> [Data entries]
==*==

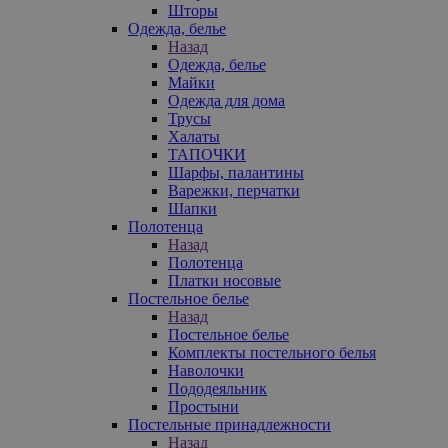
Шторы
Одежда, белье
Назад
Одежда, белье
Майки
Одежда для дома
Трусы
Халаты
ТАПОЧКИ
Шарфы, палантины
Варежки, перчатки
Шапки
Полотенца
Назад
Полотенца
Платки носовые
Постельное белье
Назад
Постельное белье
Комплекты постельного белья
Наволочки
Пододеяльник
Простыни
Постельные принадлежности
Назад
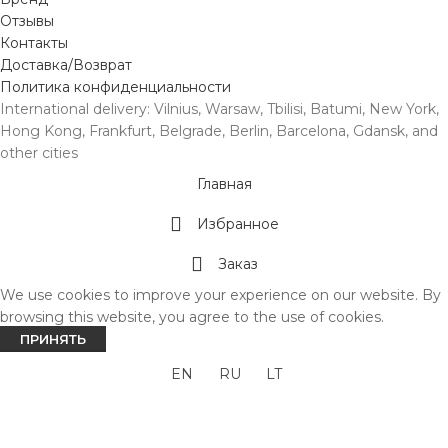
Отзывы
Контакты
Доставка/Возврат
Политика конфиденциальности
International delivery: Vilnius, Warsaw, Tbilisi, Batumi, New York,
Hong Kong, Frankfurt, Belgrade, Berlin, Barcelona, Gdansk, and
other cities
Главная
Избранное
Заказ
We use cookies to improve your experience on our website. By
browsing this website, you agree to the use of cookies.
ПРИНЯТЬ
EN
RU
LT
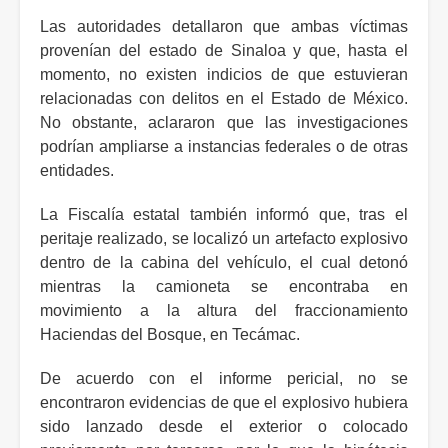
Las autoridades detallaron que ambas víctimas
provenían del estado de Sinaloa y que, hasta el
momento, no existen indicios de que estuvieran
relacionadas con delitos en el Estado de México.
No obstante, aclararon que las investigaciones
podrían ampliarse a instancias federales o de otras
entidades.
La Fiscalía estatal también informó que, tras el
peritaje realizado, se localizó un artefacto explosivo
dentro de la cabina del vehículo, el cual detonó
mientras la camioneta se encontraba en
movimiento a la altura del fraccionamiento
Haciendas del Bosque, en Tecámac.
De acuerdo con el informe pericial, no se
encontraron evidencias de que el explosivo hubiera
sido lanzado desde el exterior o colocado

==*==

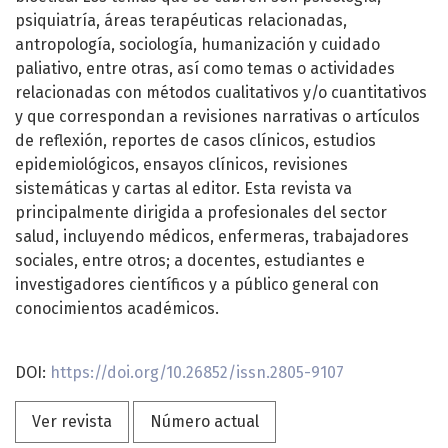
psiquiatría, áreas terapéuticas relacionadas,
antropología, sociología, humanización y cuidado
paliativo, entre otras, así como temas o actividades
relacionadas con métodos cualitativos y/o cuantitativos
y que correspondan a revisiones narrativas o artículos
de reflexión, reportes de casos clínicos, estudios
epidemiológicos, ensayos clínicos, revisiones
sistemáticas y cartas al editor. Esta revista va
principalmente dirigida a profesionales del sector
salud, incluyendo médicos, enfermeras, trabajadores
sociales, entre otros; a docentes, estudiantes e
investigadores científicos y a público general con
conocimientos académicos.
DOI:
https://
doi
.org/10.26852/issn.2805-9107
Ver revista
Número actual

==*==

> [The task] Word for word, repeat the lines above from the one with "other cities" through the one with "No obstante, aclararon", and nothing beyond them. Omit the pictures.

> [Output for this task]
other cities
Главная
Избранное
Заказ
We use cookies to improve your experience on our website. By
browsing this website, you agree to the use of cookies.
ПРИНЯТЬ
EN
RU
LT
Las autoridades detallaron que ambas víctimas
provenían del estado de Sinaloa y que, hasta el
momento, no existen indicios de que estuvieran
relacionadas con delitos en el Estado de México.
No obstante, aclararon que las investigaciones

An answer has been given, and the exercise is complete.